Fish are chock full of mercury, and mercury causes insanity and stupidity.

Therefore have it reduce intelligence until the player takes some royal jelly or uses medical nanobots if they eat too much of the stuff.[/quote]

Thats only really in places like japan where they have merrily dumped alot of mercury into their fishing grounds and it really only a problem if you are eating very large fish that eat smaller fish on a very regular basis. (Mercury builds up in your system, both the small fish and the big fish get a dose from swimming around, but the big fish also gets 1000 extra small fish doses from eating them).

Fish away from contaminated waters are better than fine to eat regularly, they are damn good for you.

About characters needing to eat too much, Kevin has mentioned a master time dilation factor he wishes to implement in the future on Git. I hope it will influence hunger/thirst, too.

Yeah I would like a fix for this we need to eat and drink way to often I think.

Even make an option in the options tab to adjust hunger and water rates?.
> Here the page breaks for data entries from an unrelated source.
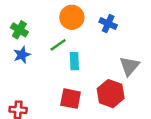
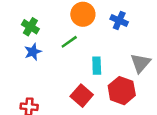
cyan rectangle: (74, 61) -> (97, 66), moved
red square: (71, 99) -> (82, 96), turned 30

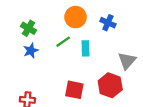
cyan rectangle: (97, 66) -> (86, 48), moved
red square: (82, 96) -> (74, 90), turned -30

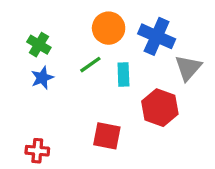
blue cross: (108, 23) -> (157, 36), size x1.5
gray triangle: (127, 61) -> (188, 68), moved
red hexagon: (110, 85) -> (160, 108), moved

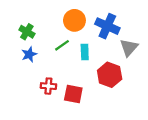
red cross: (37, 151) -> (48, 86), moved

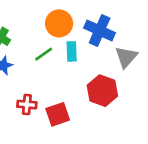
cyan rectangle: (85, 52) -> (72, 51), moved
red square: (73, 94) -> (58, 114), turned -30

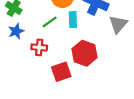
red hexagon: (102, 91) -> (84, 53), moved
red cross: (27, 105) -> (39, 47), moved

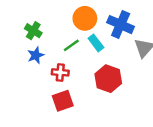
cyan rectangle: (73, 20) -> (96, 43), turned -35
red square: (61, 72) -> (63, 101), moved

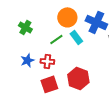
blue star: (36, 55) -> (27, 60), moved
red hexagon: (108, 79) -> (78, 78), moved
[quote=“jimboblordofeskimos, post:34, topic:6696”] Thats only really in places like japan where they have merrily dumped alot of mercury into their fishing grounds and it really only a problem if you are eating very large fish that eat smaller fish on a very regular basis. (Mercury builds up in your system, both the small fish and the big fish get a dose from swimming around, but the big fish also gets 1000 extra small fish doses from eating them).

Fish away from contaminated waters are better than fine to eat regularly, they are damn good for you.[/quote]
This. As usual gtaguy is talking out his ass. The water has to be polluted as hell before it’s an issue with freshwater fish.

[quote=“Kevin Granade, post:37, topic:6696”][quote=“jimboblordofeskimos, post:34, topic:6696”] Thats only really in places like japan where they have merrily dumped alot of mercury into their fishing grounds and it really only a problem if you are eating very large fish that eat smaller fish on a very regular basis. (Mercury builds up in your system, both the small fish and the big fish get a dose from swimming around, but the big fish also gets 1000 extra small fish doses from eating them).

Fish away from contaminated waters are better than fine to eat regularly, they are damn good for you.[/quote]
This. As usual gtaguy is talking out his ass. The water has to be polluted as hell before it’s an issue with freshwater fish.[/quote]

Pittsburgh had issues with that for a while. Last I checked, it’s considered safe to eat one Three-Rivers-caught fish per week.

[quote=“Kevin Granade, post:37, topic:6696”][quote=“jimboblordofeskimos, post:34, topic:6696”] Thats only really in places like japan where they have merrily dumped alot of mercury into their fishing grounds and it really only a problem if you are eating very large fish that eat smaller fish on a very regular basis. (Mercury builds up in your system, both the small fish and the big fish get a dose from swimming around, but the big fish also gets 1000 extra small fish doses from eating them).

Fish away from contaminated waters are better than fine to eat regularly, they are damn good for you.[/quote]
This. As usual gtaguy is talking out his ass. The water has to be polluted as hell before it’s an issue with freshwater fish.[/quote]

All of this. Fish is generally a very healthy thing to eat, and you’ve only got to worry about bioaccumulated pollutants when they’re taken from seriously toxic waters.

I actually think thirst should be shorter, it takes about a week to die from it while it should only take three or four days. I also think you should take a bit longer to die from hunger. I haven’t tested how long you can survive without it, but it seemed to be about even with thirst.